Trainable kernels in Jax

December 9, 2024

It is not difficult to write up a kernel \(k_{\theta}(x,y)\) in Jax and there are many ways to do so. Here I’ll offer my method, which is to just maintain a class module with self-contained trainable parameters, just as one might write a custom neural network layer. Therefore, we don’t have to carry around parameters elsewhere, and if we want to keep them fixed, we can.

Likely you’d want a kernel utility which evaluates the kernel given two locations of the same n-dimensions, which evaluates the kernel for all pairs of such points for two vectors (making a kernel/Gram matrix), and which evaluates the gradient of the kernel w.r.t. \(x\) or \(y\).

Here is a Squared Exponential / Gaussian kernel class in (my favorite Jax ML library) Equinox, which does all of these things.

class Gaussian(eqx.Module):
    scale: jax.Array
    
    def __init__(self, *, key):
        key,_ = jr.split(key)
        self.scale = jr.uniform(key,minval=-3.,maxval=0.0)

    def eval(self, x, y):
            scale = jax.nn.softplus(self.scale)
            return jnp.exp(-(x-y)@(x-y) / scale)
    
    def __call__(self, x, y):
        if x.ndim == 1 or y.ndim == 1:
            ndims = 1
        else:
            ndims = x.shape[-1]
        X,Y = x.reshape(-1, ndims), y.reshape(-1, ndims)
        k_xy = jax.vmap(jax.vmap(self.eval, (0, None)), (None, 0))(Y,X)
        return k_xy

    def grad(self, x,y):
        if x.ndim == 1 or y.ndim == 1:
            ndims = 1
        else:
            ndims = x.shape[-1]
        X,Y = x.reshape(-1, ndims), y.reshape(-1, ndims)

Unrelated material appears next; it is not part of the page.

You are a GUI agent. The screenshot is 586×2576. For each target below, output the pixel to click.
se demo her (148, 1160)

        def grad_wrt_y(x, y):
            return jax.grad(self.eval, argnums=1)(x, y,).squeeze()
        k_xy = jax.vmap(jax.vmap(grad_wrt_y, (0, None)), (None, 0))(Y,X)
        return k_xy

Picking this apart, we’re initializing Gaussian’s scale parameter by sampling a uniform distribution (line 6), which is in the negative range because we softplus transform it before use to ensure positivity (remove this if you so desire). By default any float or jax array in equinox is trainable if its assigned as a class variable, whereas an int or something would not be.

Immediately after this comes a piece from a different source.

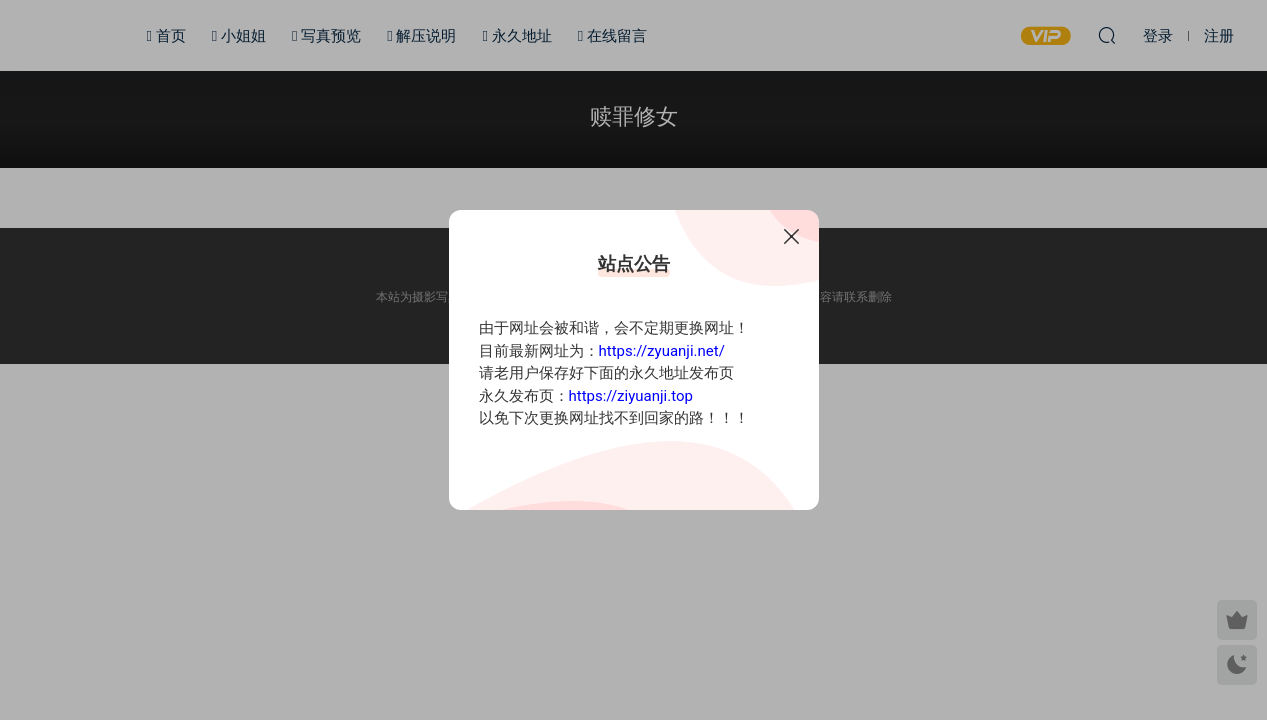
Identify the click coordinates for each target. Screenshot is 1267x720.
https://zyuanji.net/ (662, 351)
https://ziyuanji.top (631, 396)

The eval function evaluates the kernel for a pair of coordinates x and y. Their shapes should be (ndims,), and the output shape should be (,). The call function uses a nifty double vmap to make a kernel matrix for two vectors x and y. A given row would be the kernel evaluations of a given index into x and all the y values. If x and y are (n_points,) then the spatial dimension is assumed to be 1. Otherwise they should be of the shape (n_points, n_dims).

class WendlandC4Kernel(nnx.Module):
    def __init__(self, *, rngs: nnx.Rngs):
        key = rngs.params()
        self.scale = nnx.Param(inverse_softplus_perturbed_ones(key, (1,)))

    def eval(self, x, y):
        scale = nnx.softplus(self.scale.value)
        r = jnp.sqrt((x - y) @ (x - y).T) / scale
        return jnp.where(r < 1, ((1 - r) ** 6) * (3 + 18 * r + 35 * r**2), 0)

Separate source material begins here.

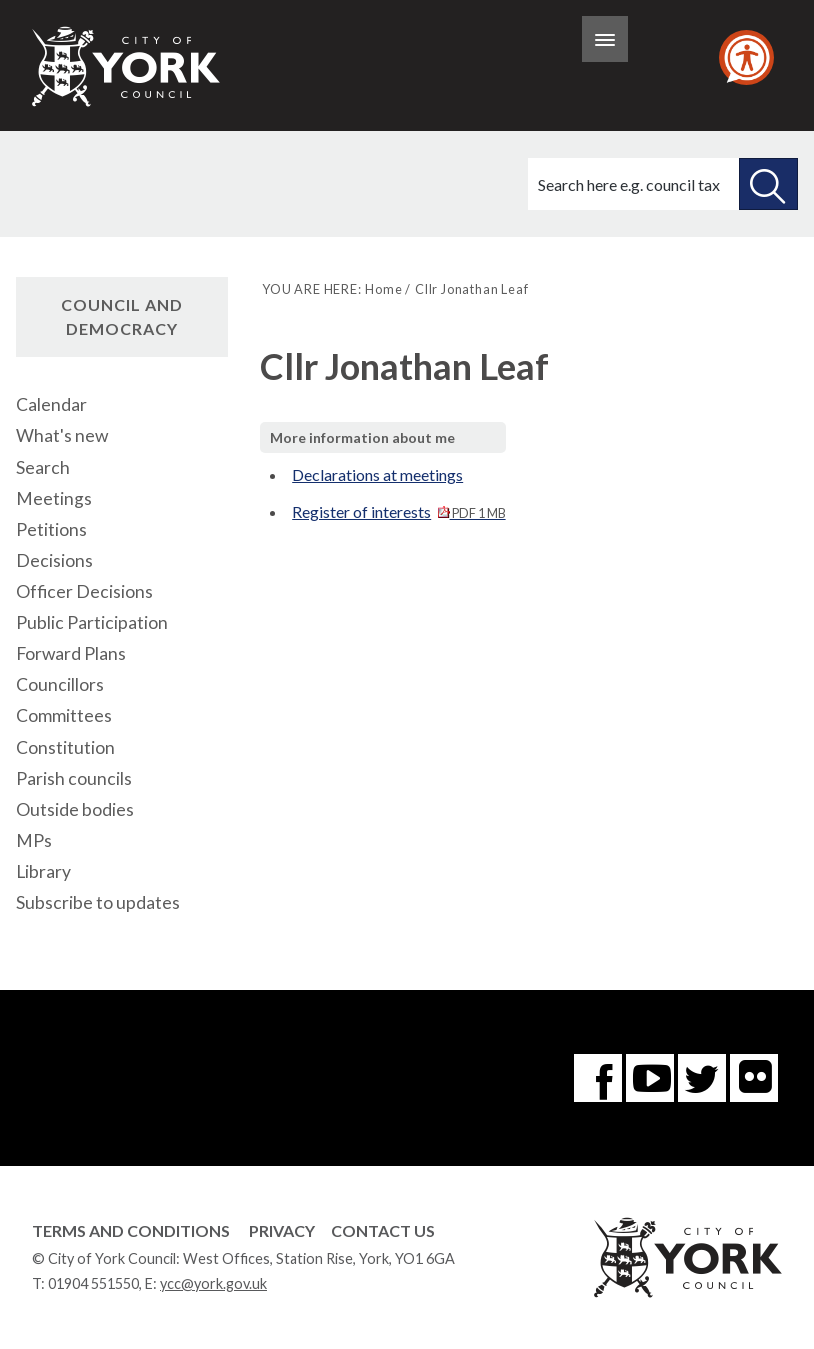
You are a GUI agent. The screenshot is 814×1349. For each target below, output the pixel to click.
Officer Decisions (84, 591)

    def __call__(self, x, y):
        if x.ndim == 1 or y.ndim == 1:
            ndims = 1
        else:
            ndims = x.shape[-1]
        X, Y = x.reshape(-1, ndims), y.reshape(-1, ndims)
        k_xy = jax.vmap(jax.vmap(self.eval, (0, None)), (None, 0))(Y, X)
        k_xy = k_xy.squeeze()
        return k_xy
    def grad(self, x,y):
        if x.ndim == 1 or y.ndim == 1:
            ndims = 1
        else:
            ndims = x.shape[-1]
        X,Y = x.reshape(-1, ndims), y.reshape(-1, ndims)

        def grad_wrt_y(x, y):
            return jax.grad(self.eval, argnums=1)(x, y,).squeeze()
        k_xy = jax.vmap(jax.vmap(grad_wrt_y, (0, None)), (None, 0))(Y,X)
        return k_xy